Posted to Op-Ed on

Op-Ed: Chabad Spring

by Anonymous

Is the Chabad lifestyle sustainable? I believe it is not; here is why.

First of all – a bit about me: I am a Lubavitcher Working (not on Shlichus) father of a five kids. My wife and I are what you would call a normal working class ‘gezhe’ family. We were both brought up in, and graduated, the Chabad educational system. I went to yeshiva my whole life, went on Yeshiva shlichus, got smicha, went on Merkos shlichus and learned in kolel. My wife went to Chabad schools, Camp Emuna and Seminary – she is what they would refer to as “an amazing girl”. We never rebelled, and dedicated our lives to bring up our children like a normal Chabad family.

Here is the problem:

We were brought up with a certain hadracha and hashkafa, which for the most part dictates the behavior of our daily life. But in addition to Halacha, if you are living in the Chabad lifestyle, there are a lot more unspoken expectations of you and your family. For example, you have to send your kids to a Chabad School –No matter the cost of tuition; you have to send your kids to a Chabad summer camp, no matter the cost of tuition; this is all just so your kids are not marginalized, and labeled as outcasts.

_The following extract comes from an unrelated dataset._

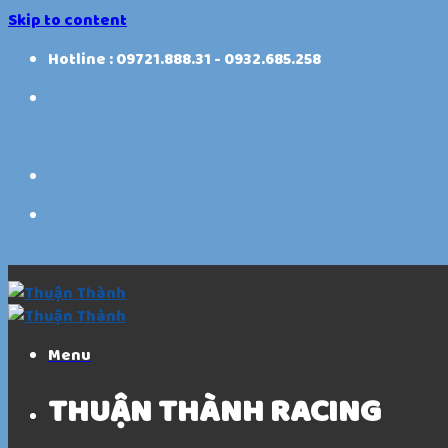
Skip to content
Hotline : 09721.888.31 - 0932.685.258
Menu
THUẬN THÀNH RACING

Then there are the ‘elite’ Mesivtas and seminaries, mostly out-of-town schools, and with the games surrounding the artificial supply and demand for the limited spots at these Mosdos – the price tag to send a child there is not cheap. A recent article on amplified this concern relating to tuition: “$19,500 for Oholei Torah Yeshiva Gedola, $8,000 for K-8 at Oholei Torah. At Beis Rivkah they charge $6,000 per student per year, and of course there are the seminaries that charge $16,000 for the year excluding airfare and other expenses.” In short, if you calculate the cost of having a child – to educate them, see them thorugh the system and marry them off within the framework of ‘the system’ – it can cost between $200,000 and $300,000 each, depending on the schooling options you choose.

The initial knee-jerk reaction to this would be to have a smaller family. While logical, it is not practical. Let’s be honest, have you seen a couple in their mid 30s with only two kids? They are the talk of the town; “oy, nebach, I bet they have health problems, should we daven for them?” or “they are such freiyaken, I think they are part of chabad 2.0 / Newbavitch and they are family planning; oy, I should talk to their Mashpia.”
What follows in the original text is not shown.